Primavera Parfum chce zwiększyć przychody o 20 proc. Wchodzi na Amazona
Firma, poza klasycznym hurtem, realizuje szereg innych usług – m.in. dropshipping, czyli model logistyczny sprzedaży przez Internet, polegający na przeniesieniu całego procesu wysyłki towaru na dostawcę. Primavera Parfum oferuje także możliwość stworzenia i obsługi dedykowanego sklepu internetowego oraz strefy marek na portalu Allegro.pl. Uzupełnieniem jest usługa cross-border, czyli plasowania produktów na azjatyckich rynkach online czy sprzedaży za pośrednictwem własnych sklepów internetowych, takich jak Tagomago.pl oraz Perfumeria.pl.
W planach jest poszerzenie asortymentu eksportowanych na wschód towarów o nowe grupy produktowe. Z uwagi na to, że w systemie cross-border dopuszczalna jest sprzedaż towarów do jednego kilograma, Primavera Parfum – poza kosmetykami - skupi się na trzech nowych grupach – asortymencie dla zwierząt, zabawkach i asortymencie niemowlęcym oraz odżywkach.
Rozwój nowych grup produktowych planowany jest również w sprzedaży krajowej. Firma nawiązała ostatnio współpracę z jedną z rodzimych marek biżuteryjnych. Już wkrótce Primavera Parfum zacznie współdziałać z Amazonem.

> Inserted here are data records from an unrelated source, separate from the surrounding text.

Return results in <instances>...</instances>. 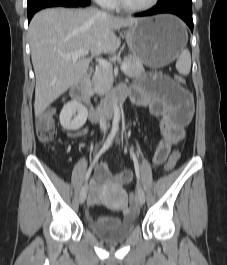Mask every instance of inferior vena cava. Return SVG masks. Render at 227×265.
<instances>
[{
  "label": "inferior vena cava",
  "mask_w": 227,
  "mask_h": 265,
  "mask_svg": "<svg viewBox=\"0 0 227 265\" xmlns=\"http://www.w3.org/2000/svg\"><path fill=\"white\" fill-rule=\"evenodd\" d=\"M105 14V13H104ZM107 123H106V121L104 120V119H100V128H101V130H104V131H106V129H107Z\"/></svg>",
  "instance_id": "602c4592"
}]
</instances>
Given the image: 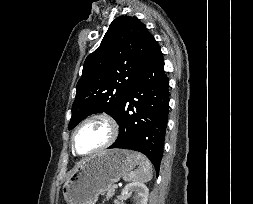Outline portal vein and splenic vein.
I'll list each match as a JSON object with an SVG mask.
<instances>
[{"label": "portal vein and splenic vein", "instance_id": "1", "mask_svg": "<svg viewBox=\"0 0 253 204\" xmlns=\"http://www.w3.org/2000/svg\"><path fill=\"white\" fill-rule=\"evenodd\" d=\"M113 187H114V188H118V185H117V184H114Z\"/></svg>", "mask_w": 253, "mask_h": 204}]
</instances>
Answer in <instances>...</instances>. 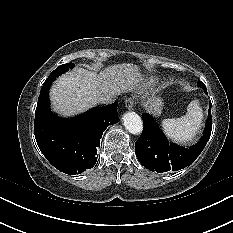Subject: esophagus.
Listing matches in <instances>:
<instances>
[{"label": "esophagus", "instance_id": "1", "mask_svg": "<svg viewBox=\"0 0 233 233\" xmlns=\"http://www.w3.org/2000/svg\"><path fill=\"white\" fill-rule=\"evenodd\" d=\"M133 105H134V101L131 98H128L125 100V106L129 110H131L133 108Z\"/></svg>", "mask_w": 233, "mask_h": 233}]
</instances>
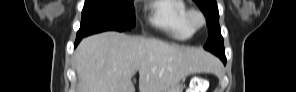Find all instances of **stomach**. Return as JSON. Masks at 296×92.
<instances>
[{"instance_id": "0dacf381", "label": "stomach", "mask_w": 296, "mask_h": 92, "mask_svg": "<svg viewBox=\"0 0 296 92\" xmlns=\"http://www.w3.org/2000/svg\"><path fill=\"white\" fill-rule=\"evenodd\" d=\"M184 86L180 83L168 88L165 92H183Z\"/></svg>"}]
</instances>
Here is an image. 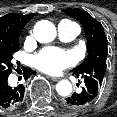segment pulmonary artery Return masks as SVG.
<instances>
[{
  "label": "pulmonary artery",
  "mask_w": 117,
  "mask_h": 117,
  "mask_svg": "<svg viewBox=\"0 0 117 117\" xmlns=\"http://www.w3.org/2000/svg\"><path fill=\"white\" fill-rule=\"evenodd\" d=\"M80 32L78 24L70 21H61L58 24V35L62 41H71L76 38Z\"/></svg>",
  "instance_id": "pulmonary-artery-1"
}]
</instances>
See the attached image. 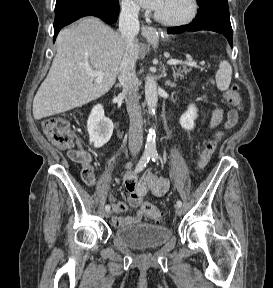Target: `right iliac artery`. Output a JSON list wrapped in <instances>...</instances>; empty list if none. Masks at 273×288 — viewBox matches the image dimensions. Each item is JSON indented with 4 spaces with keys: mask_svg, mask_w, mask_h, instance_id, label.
I'll return each instance as SVG.
<instances>
[{
    "mask_svg": "<svg viewBox=\"0 0 273 288\" xmlns=\"http://www.w3.org/2000/svg\"><path fill=\"white\" fill-rule=\"evenodd\" d=\"M151 158L150 154H143L141 159L139 160L136 168H135V173H138L140 171H142L144 169V167H146L147 163L149 162ZM105 210H110V205H106L105 206Z\"/></svg>",
    "mask_w": 273,
    "mask_h": 288,
    "instance_id": "right-iliac-artery-1",
    "label": "right iliac artery"
}]
</instances>
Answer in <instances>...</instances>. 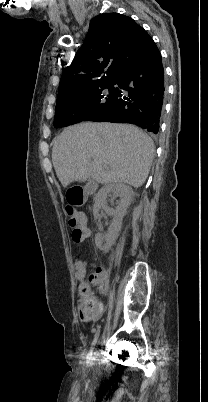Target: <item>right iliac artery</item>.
Here are the masks:
<instances>
[{"mask_svg":"<svg viewBox=\"0 0 208 402\" xmlns=\"http://www.w3.org/2000/svg\"><path fill=\"white\" fill-rule=\"evenodd\" d=\"M99 335H100V329H98V330L96 331L95 335H94V339H93V341H92V345H91V347H90V351H89V353H88V355H87V359H88V360H91L92 357H93V351H94L95 346H96V344H97V342H98Z\"/></svg>","mask_w":208,"mask_h":402,"instance_id":"obj_1","label":"right iliac artery"}]
</instances>
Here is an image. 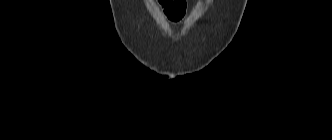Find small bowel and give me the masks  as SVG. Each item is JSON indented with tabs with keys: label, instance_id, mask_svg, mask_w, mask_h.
Here are the masks:
<instances>
[{
	"label": "small bowel",
	"instance_id": "c3829d8e",
	"mask_svg": "<svg viewBox=\"0 0 332 140\" xmlns=\"http://www.w3.org/2000/svg\"><path fill=\"white\" fill-rule=\"evenodd\" d=\"M194 1H197V0H194ZM180 18H181V16L178 18H173V20H179Z\"/></svg>",
	"mask_w": 332,
	"mask_h": 140
}]
</instances>
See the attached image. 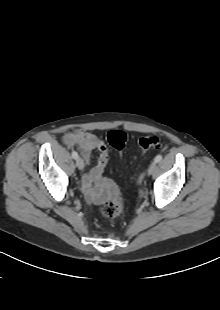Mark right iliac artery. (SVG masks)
<instances>
[{
	"mask_svg": "<svg viewBox=\"0 0 220 310\" xmlns=\"http://www.w3.org/2000/svg\"><path fill=\"white\" fill-rule=\"evenodd\" d=\"M72 157H73L74 159H77V158H78V153H77L76 151H73V152H72Z\"/></svg>",
	"mask_w": 220,
	"mask_h": 310,
	"instance_id": "right-iliac-artery-1",
	"label": "right iliac artery"
}]
</instances>
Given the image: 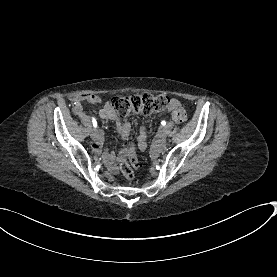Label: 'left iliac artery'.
<instances>
[{
    "label": "left iliac artery",
    "mask_w": 277,
    "mask_h": 277,
    "mask_svg": "<svg viewBox=\"0 0 277 277\" xmlns=\"http://www.w3.org/2000/svg\"><path fill=\"white\" fill-rule=\"evenodd\" d=\"M161 125H163V126L166 125V121L163 120V121L161 122Z\"/></svg>",
    "instance_id": "1"
}]
</instances>
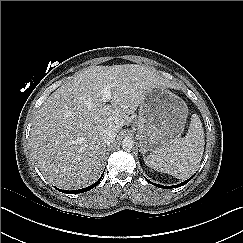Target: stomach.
Returning <instances> with one entry per match:
<instances>
[{
  "label": "stomach",
  "instance_id": "1",
  "mask_svg": "<svg viewBox=\"0 0 243 243\" xmlns=\"http://www.w3.org/2000/svg\"><path fill=\"white\" fill-rule=\"evenodd\" d=\"M187 104L164 87L150 90L140 106L137 120L142 151L153 153L170 146L184 131Z\"/></svg>",
  "mask_w": 243,
  "mask_h": 243
}]
</instances>
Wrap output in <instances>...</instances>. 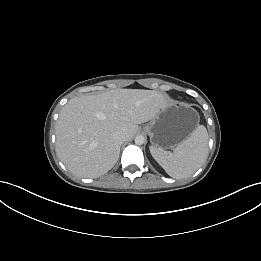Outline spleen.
Returning <instances> with one entry per match:
<instances>
[{"label": "spleen", "instance_id": "obj_1", "mask_svg": "<svg viewBox=\"0 0 261 261\" xmlns=\"http://www.w3.org/2000/svg\"><path fill=\"white\" fill-rule=\"evenodd\" d=\"M154 159L173 178H185L194 174L208 156V133L205 126H198L185 141L177 145L173 153L151 147Z\"/></svg>", "mask_w": 261, "mask_h": 261}]
</instances>
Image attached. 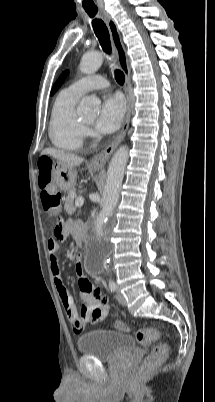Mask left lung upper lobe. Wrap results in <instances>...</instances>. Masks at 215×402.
<instances>
[{"mask_svg": "<svg viewBox=\"0 0 215 402\" xmlns=\"http://www.w3.org/2000/svg\"><path fill=\"white\" fill-rule=\"evenodd\" d=\"M68 75V71H65L61 74V76L59 77V79L57 80V82L54 84L52 91H51V95H53L58 88L62 85L63 81L65 80V78Z\"/></svg>", "mask_w": 215, "mask_h": 402, "instance_id": "5c2ea615", "label": "left lung upper lobe"}]
</instances>
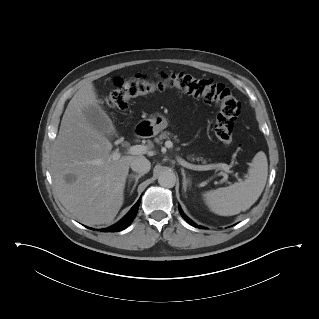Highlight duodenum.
<instances>
[{
  "label": "duodenum",
  "instance_id": "duodenum-1",
  "mask_svg": "<svg viewBox=\"0 0 319 319\" xmlns=\"http://www.w3.org/2000/svg\"><path fill=\"white\" fill-rule=\"evenodd\" d=\"M148 130V129H147ZM145 132H144V129L142 127H138L137 128V134L138 135H143Z\"/></svg>",
  "mask_w": 319,
  "mask_h": 319
}]
</instances>
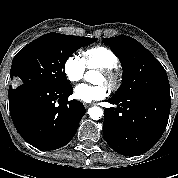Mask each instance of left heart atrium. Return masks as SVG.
I'll list each match as a JSON object with an SVG mask.
<instances>
[{
  "mask_svg": "<svg viewBox=\"0 0 178 178\" xmlns=\"http://www.w3.org/2000/svg\"><path fill=\"white\" fill-rule=\"evenodd\" d=\"M107 92V87L103 83L96 85L80 84L75 87L74 96L83 102H93L103 99L107 95Z\"/></svg>",
  "mask_w": 178,
  "mask_h": 178,
  "instance_id": "39dd6f15",
  "label": "left heart atrium"
}]
</instances>
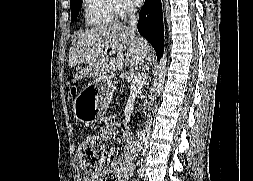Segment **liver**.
Segmentation results:
<instances>
[{"instance_id": "liver-1", "label": "liver", "mask_w": 253, "mask_h": 181, "mask_svg": "<svg viewBox=\"0 0 253 181\" xmlns=\"http://www.w3.org/2000/svg\"><path fill=\"white\" fill-rule=\"evenodd\" d=\"M152 53L149 43L136 37L133 28L121 23L94 26L77 34L70 47L69 68L84 65L73 75L72 82L113 75L124 64L140 75L148 69Z\"/></svg>"}]
</instances>
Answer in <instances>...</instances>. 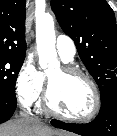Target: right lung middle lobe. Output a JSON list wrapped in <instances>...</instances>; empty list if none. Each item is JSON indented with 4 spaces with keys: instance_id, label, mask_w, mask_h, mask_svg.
<instances>
[{
    "instance_id": "1",
    "label": "right lung middle lobe",
    "mask_w": 117,
    "mask_h": 136,
    "mask_svg": "<svg viewBox=\"0 0 117 136\" xmlns=\"http://www.w3.org/2000/svg\"><path fill=\"white\" fill-rule=\"evenodd\" d=\"M25 57L0 55V92L15 95V84Z\"/></svg>"
}]
</instances>
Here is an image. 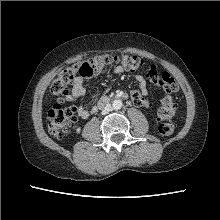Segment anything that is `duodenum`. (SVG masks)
<instances>
[{"instance_id":"410a0bca","label":"duodenum","mask_w":220,"mask_h":220,"mask_svg":"<svg viewBox=\"0 0 220 220\" xmlns=\"http://www.w3.org/2000/svg\"><path fill=\"white\" fill-rule=\"evenodd\" d=\"M127 97H128L127 94L123 93V92L117 93L113 96L105 95L100 99L97 108L105 107L112 100H118V99L125 100V99H127Z\"/></svg>"}]
</instances>
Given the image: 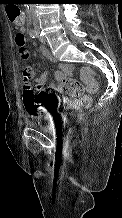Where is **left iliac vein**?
<instances>
[{
	"mask_svg": "<svg viewBox=\"0 0 122 218\" xmlns=\"http://www.w3.org/2000/svg\"><path fill=\"white\" fill-rule=\"evenodd\" d=\"M39 40H40V42H41L42 44H45V43H46L45 38H43V37H41V36H39Z\"/></svg>",
	"mask_w": 122,
	"mask_h": 218,
	"instance_id": "1",
	"label": "left iliac vein"
}]
</instances>
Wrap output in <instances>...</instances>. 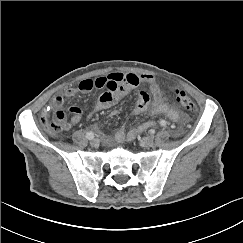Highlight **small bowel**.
I'll return each mask as SVG.
<instances>
[{
    "label": "small bowel",
    "instance_id": "small-bowel-1",
    "mask_svg": "<svg viewBox=\"0 0 243 243\" xmlns=\"http://www.w3.org/2000/svg\"><path fill=\"white\" fill-rule=\"evenodd\" d=\"M139 84L148 85L149 93H139L134 115H139L149 110L150 113L155 115L165 114L172 121H178L180 119L179 112L165 102L160 86L154 76L150 74L136 75L133 73H111L107 76H101L95 79H82L76 87L67 88L62 94L57 95L52 100L51 104L43 110V114H49L52 110L60 108L64 103L65 97H74L77 94L89 93L93 89H101L102 93L99 95L93 108L87 114L84 115V111L80 106H70L69 111L72 116L70 121L66 123L67 129H69L72 125L78 124L83 118L90 120L98 111L117 104L130 90L134 89ZM117 113L118 111L114 112V114ZM151 124V122H146L129 131H126V129L122 127L117 131L115 139L118 142L132 140L139 133L151 126ZM94 128L99 131V127L96 124H94Z\"/></svg>",
    "mask_w": 243,
    "mask_h": 243
}]
</instances>
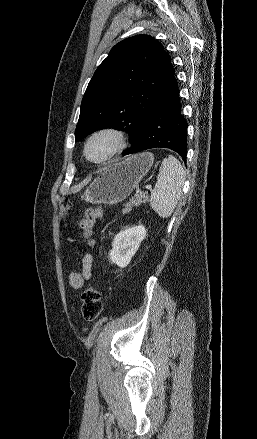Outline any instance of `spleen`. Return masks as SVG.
Masks as SVG:
<instances>
[{"label":"spleen","instance_id":"spleen-1","mask_svg":"<svg viewBox=\"0 0 257 439\" xmlns=\"http://www.w3.org/2000/svg\"><path fill=\"white\" fill-rule=\"evenodd\" d=\"M184 181L185 173L180 162L172 155L163 159L150 198L151 208L161 218H168L173 213L182 193Z\"/></svg>","mask_w":257,"mask_h":439}]
</instances>
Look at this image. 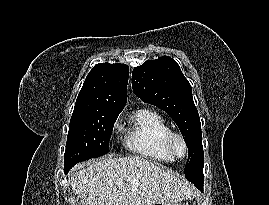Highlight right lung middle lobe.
I'll use <instances>...</instances> for the list:
<instances>
[{
	"instance_id": "right-lung-middle-lobe-1",
	"label": "right lung middle lobe",
	"mask_w": 269,
	"mask_h": 205,
	"mask_svg": "<svg viewBox=\"0 0 269 205\" xmlns=\"http://www.w3.org/2000/svg\"><path fill=\"white\" fill-rule=\"evenodd\" d=\"M118 114H92L73 111L67 136L64 170L97 158L109 151V141Z\"/></svg>"
}]
</instances>
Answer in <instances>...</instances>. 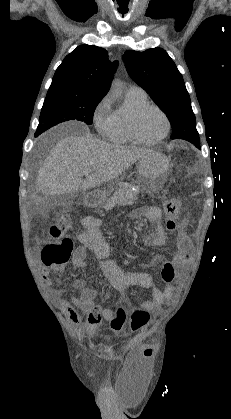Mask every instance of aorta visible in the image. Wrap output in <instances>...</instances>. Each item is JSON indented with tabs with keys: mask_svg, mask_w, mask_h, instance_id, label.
I'll list each match as a JSON object with an SVG mask.
<instances>
[{
	"mask_svg": "<svg viewBox=\"0 0 231 419\" xmlns=\"http://www.w3.org/2000/svg\"><path fill=\"white\" fill-rule=\"evenodd\" d=\"M115 91H116V92H119V90H118L117 88H115Z\"/></svg>",
	"mask_w": 231,
	"mask_h": 419,
	"instance_id": "1",
	"label": "aorta"
}]
</instances>
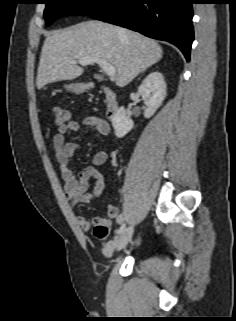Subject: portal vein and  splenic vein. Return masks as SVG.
Returning a JSON list of instances; mask_svg holds the SVG:
<instances>
[{
  "instance_id": "18ae733b",
  "label": "portal vein and splenic vein",
  "mask_w": 236,
  "mask_h": 321,
  "mask_svg": "<svg viewBox=\"0 0 236 321\" xmlns=\"http://www.w3.org/2000/svg\"><path fill=\"white\" fill-rule=\"evenodd\" d=\"M72 64H80V65H90L92 63H97L102 70L109 76V77H115L116 75V68L108 63L106 60L100 59V58H82L78 61H70Z\"/></svg>"
}]
</instances>
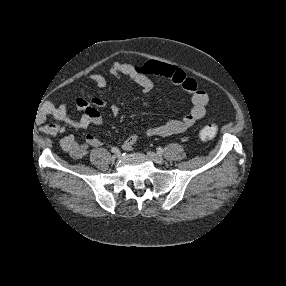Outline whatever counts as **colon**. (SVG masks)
I'll use <instances>...</instances> for the list:
<instances>
[{"label": "colon", "mask_w": 286, "mask_h": 286, "mask_svg": "<svg viewBox=\"0 0 286 286\" xmlns=\"http://www.w3.org/2000/svg\"><path fill=\"white\" fill-rule=\"evenodd\" d=\"M149 73H152V71H149ZM218 133V125L216 123H208L199 131V137L202 140H209L214 138Z\"/></svg>", "instance_id": "5ec220e1"}]
</instances>
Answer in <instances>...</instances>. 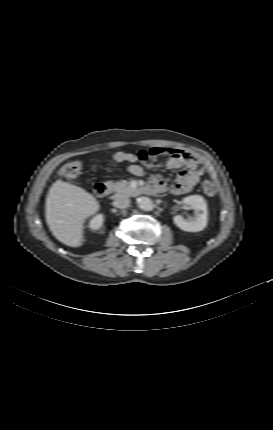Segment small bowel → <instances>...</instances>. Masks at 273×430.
<instances>
[{
	"label": "small bowel",
	"mask_w": 273,
	"mask_h": 430,
	"mask_svg": "<svg viewBox=\"0 0 273 430\" xmlns=\"http://www.w3.org/2000/svg\"><path fill=\"white\" fill-rule=\"evenodd\" d=\"M162 157L167 158L166 166L169 169H180L181 172L170 188L164 180L157 176H152L148 187L150 192H165L170 189L173 194L177 195L188 193L199 182L201 175L204 173L203 164L191 153L180 149L153 147L149 150H141L137 154L123 151L113 154V160L116 162H130L131 165L128 167V171L138 176L144 174V169L141 165L151 167Z\"/></svg>",
	"instance_id": "small-bowel-1"
}]
</instances>
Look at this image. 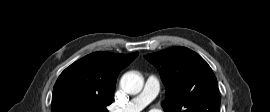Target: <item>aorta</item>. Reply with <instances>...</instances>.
I'll return each mask as SVG.
<instances>
[{"instance_id":"aorta-1","label":"aorta","mask_w":270,"mask_h":112,"mask_svg":"<svg viewBox=\"0 0 270 112\" xmlns=\"http://www.w3.org/2000/svg\"><path fill=\"white\" fill-rule=\"evenodd\" d=\"M120 86L128 94H138L143 88V79L136 72H127L122 76Z\"/></svg>"}]
</instances>
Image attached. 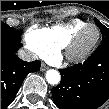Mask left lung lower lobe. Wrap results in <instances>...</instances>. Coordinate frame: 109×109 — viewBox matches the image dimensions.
Segmentation results:
<instances>
[{
  "label": "left lung lower lobe",
  "instance_id": "obj_1",
  "mask_svg": "<svg viewBox=\"0 0 109 109\" xmlns=\"http://www.w3.org/2000/svg\"><path fill=\"white\" fill-rule=\"evenodd\" d=\"M52 88L59 109H96L109 98V42L101 44L84 64L60 70Z\"/></svg>",
  "mask_w": 109,
  "mask_h": 109
}]
</instances>
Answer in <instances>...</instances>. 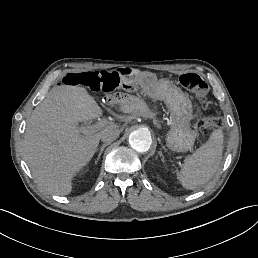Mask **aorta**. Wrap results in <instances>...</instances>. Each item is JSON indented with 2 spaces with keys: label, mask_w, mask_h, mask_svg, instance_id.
<instances>
[{
  "label": "aorta",
  "mask_w": 258,
  "mask_h": 258,
  "mask_svg": "<svg viewBox=\"0 0 258 258\" xmlns=\"http://www.w3.org/2000/svg\"><path fill=\"white\" fill-rule=\"evenodd\" d=\"M129 144L137 152H147L152 144L149 130L140 128L131 132L129 135Z\"/></svg>",
  "instance_id": "1"
}]
</instances>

- Rozpoczniemy od sprzedaży towarów u naszego zachodniego sąsiada - Niemiec, co podyktowane jest między innymi największy udziałem Amazona na tamtejszym rynku e-commerce. W skali miesiąca odnotowuje się tam przeszło 500 milionów wizyt, a to z kolei przekłada się na ogromny potencjał sprzedażowy, z którego chcemy skorzystać - wyjaśnia Michał Żółkowski, Head of Project Management w Primavera Parfum.
Spółka przy działaniach na platformie będzie współpracowała z ekspertami z firmy Nethansa, specjalizującej w tworzeniu rozwiązań, które pomagają wejść na globalny rynek reprezentowany przez Amazon.
Primavera Parfum chce oferować swoim klientom możliwość sprzedaży produktów także za pośrednictwem polskiej wersji Amazona. W dalszej kolejności planowane jest rozwijanie oferty o inne rynki europejskie, na których dostępna jest ta platforma sprzedażowa. W opinii zarządu będzie to kolejny milowy krok, pozwalający umocnić pozycję lidera na krajowym rynku oraz zwiększyć rozpoznawalność poza jego granicami.
Prognozowane obroty na koniec 2021 r. powinny być o 20-proc. wyższe niż w minionym roku. Przyczyni się do tego między innymi intensywny rozwój segmentu dropshippingu. W zeszłym roku w tym systemie wysłano 460 tysięcy paczek. W tym roku liczba ta ma wzrosnąć do 820 tysięcy (przy możliwościach logistycznych na poziomie 2,2 mln paczek rocznie).